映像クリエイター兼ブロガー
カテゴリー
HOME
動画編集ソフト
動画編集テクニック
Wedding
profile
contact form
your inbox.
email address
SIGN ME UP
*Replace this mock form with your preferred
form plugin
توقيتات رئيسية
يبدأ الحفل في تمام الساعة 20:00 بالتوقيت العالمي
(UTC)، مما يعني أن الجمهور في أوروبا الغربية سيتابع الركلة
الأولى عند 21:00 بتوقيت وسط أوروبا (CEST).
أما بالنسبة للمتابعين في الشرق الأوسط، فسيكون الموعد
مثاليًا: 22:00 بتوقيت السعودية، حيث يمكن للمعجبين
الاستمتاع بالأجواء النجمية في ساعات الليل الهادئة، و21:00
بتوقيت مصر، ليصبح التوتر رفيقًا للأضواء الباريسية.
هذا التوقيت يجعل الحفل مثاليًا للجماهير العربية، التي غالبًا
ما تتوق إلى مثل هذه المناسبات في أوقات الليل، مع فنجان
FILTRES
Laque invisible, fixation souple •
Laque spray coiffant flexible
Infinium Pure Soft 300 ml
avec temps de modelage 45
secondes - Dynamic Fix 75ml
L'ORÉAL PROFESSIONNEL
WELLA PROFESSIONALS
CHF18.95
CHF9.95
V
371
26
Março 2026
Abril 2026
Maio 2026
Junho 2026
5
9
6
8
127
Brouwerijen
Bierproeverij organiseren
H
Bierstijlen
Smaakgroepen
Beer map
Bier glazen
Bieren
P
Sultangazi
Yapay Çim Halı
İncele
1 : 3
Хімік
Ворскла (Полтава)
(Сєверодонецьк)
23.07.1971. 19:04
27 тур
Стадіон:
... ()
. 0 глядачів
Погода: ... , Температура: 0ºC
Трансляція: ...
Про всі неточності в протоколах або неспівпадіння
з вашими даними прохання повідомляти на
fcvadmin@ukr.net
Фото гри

** Work required **
Return every line of the records in which the word "الحفل" is found.

** Written response **
يبدأ الحفل في تمام الساعة 20:00 بالتوقيت العالمي
هذا التوقيت يجعل الحفل مثاليًا للجماهير العربية، التي غالبًا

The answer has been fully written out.